Nena feat. Nena, also known as 20 Jahre – Das Jubiläums-Album (20 Years – The Anniversary Album) is a studio album by German pop singer Nena. It contains new versions of her hits, many with her band also called Nena, some of them duets with other singers including Kim Wilde, Joachim Witt and Udo Lindenberg. The album was first released in 2002 with a red cover and reissued with a blue cover in 2003.[7] Both releases exist in either standard or limited edition, the latter being supplemented with a bonus CD of live tracks.[8] The songs on the bonus CD are also reworked, suggesting that Nena may have planned to update more of her back-catalogue, although there have been no further releases in this vein.
Background
Throughout her solo career, Nena had experimented with various styles, culminating in the 2001 technopop Chokmah album which immediately preceded Nena feat. Nena. These had not matched the commercial success of the Nena band albums. Perhaps less imaginatively, Nena therefore chose to mark the 20th anniversary of the band's debut by recording the Nena feat. Nena album which, as its title implies, comprises updated versions of tracks from Nena's back catalogue with no new material.
12 of the 14 songs on the initial "red cover" version of the album were originally written and released in the 1980s and, with the other two coming from the 2001 Chokmah, Nena's four solo albums in the 1990s are completely unrepresented. The modifications for Nena feat Nena range from applying different tunes (e.g. the versions of "99 Luftballons" and "Nur geträumt") to those with different arrangements, often performed jointly with guest vocalists (such as "Wunder gescheh'n" and "Jetzt bist du weg"). The lyrics are also significantly reworked in some songs, for example "Leuchtturm" and the combination of the English lyrics with German lyrics for Kim Wilde's parts in "Anyplace, Anywhere, Anytime".
Chart performance
While Nena remained active and popular after the demise of the band in 1987, releasing several albums for adults and children, she was unable to recapture the chart success she enjoyed in the early 1980s. Nena feat. Nena changed that. It was wildly successful in her native Germany, peaking at No.2 to become her first top-ten album there since Feuer und Flamme in 1985. It also reached No.1 in Austria and No.5 in Switzerland, and remained in the charts for over a year in all three countries. Nena feat. Nena has sold more than 1.5 million copies worldwide, making it one of the best-selling albums by a German artist in the new millennium. It reestablished Nena as a national icon and international star.

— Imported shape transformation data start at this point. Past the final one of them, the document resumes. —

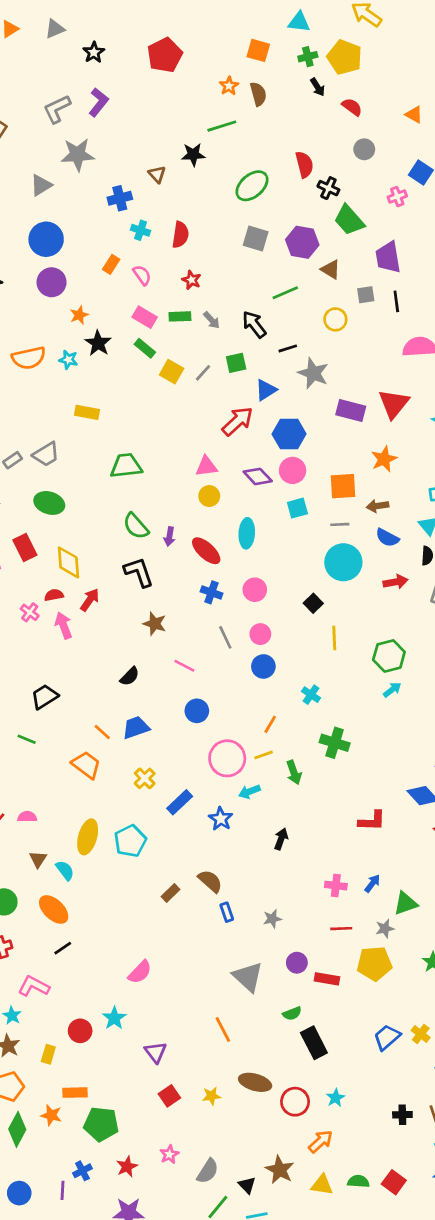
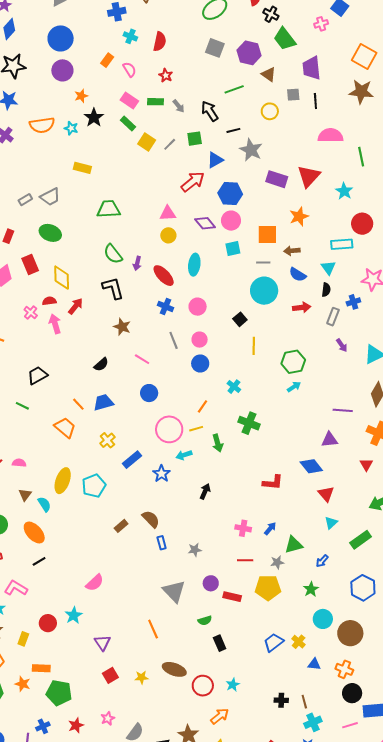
black rectangle: (314, 1043) -> (220, 643), size x0.7

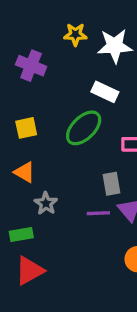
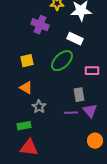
purple cross: (31, 66) -> (40, 25), moved
red triangle: (29, 271) -> (29, 148), turned 36

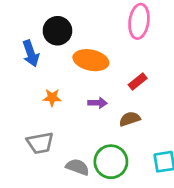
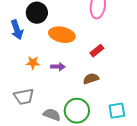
purple arrow: (98, 103) -> (58, 67), moved

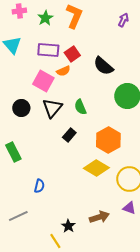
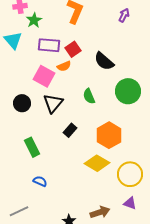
green star: (45, 18) -> (34, 20), moved
green semicircle: (80, 107) -> (89, 96), moved
green rectangle: (13, 152) -> (32, 147), moved
blue semicircle: (39, 186) -> (40, 181), turned -80

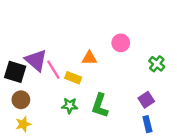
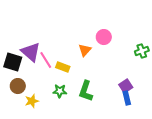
orange triangle: (89, 58) -> (85, 50), moved, turned -48
green cross: (157, 64) -> (142, 51), moved, turned 32
yellow star: (23, 124) -> (32, 101), moved
blue rectangle: (147, 124) -> (127, 98), moved

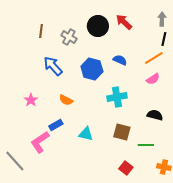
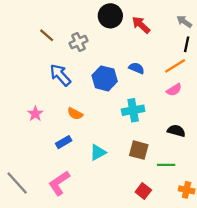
gray arrow: (162, 19) -> (184, 22), turned -56
black circle: (98, 26) -> (110, 16), moved
brown line: (41, 31) -> (47, 35), turned -56
gray cross: (69, 37) -> (78, 42), turned 35
cyan triangle: (86, 134) -> (98, 152), turned -42
pink L-shape: (40, 142) -> (59, 183), moved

The album's lead single, the new version of "99 Luftballons", was released three weeks before the album. Peaking at No.28 in Germany,[9] it failed to replicate the success of the original which was a No.1 hit, although it did give Nena her first Top 40 hit since 1989. It was not until the release of the second single, the new version of "Leuchtturm", that Nena could repeat the success she had in the 1980s. The only unsuccessful single from the album was "Nur geträumt", which only peaked at No.79.[10]
Having been absent from the German Top 40 singles charts for 13 years, three of the tracks from this album made the Top 10. The album itself peaked at No.2, was in the charts for over a year (55 weeks) and remains Nena's biggest selling album ever, achieving triple platinum status in Germany.[11] (See :de:Nena/Diskografie § Studioalben).
Aftermath
Although Nena feat. Nena resurrected its creator's career, it remained the case that all Nena's best-selling material had been originally written in the 1980s, virtually all of it by 1986, prior to Nena going solo. It was not until the follow-up studio album in 2005, Willst du mit mir gehn, that Nena finally broke the 1980s' monopoly of her greatest hits and concert favourites. By 2010 Nena's live performances of tracks from the album had all reverted to their original versions, with the exception of "Leuchtturm" (which is a special case, since it is performed as a combination of the original version and the 2002 version, the 2002 version being played after the second chorus).[12]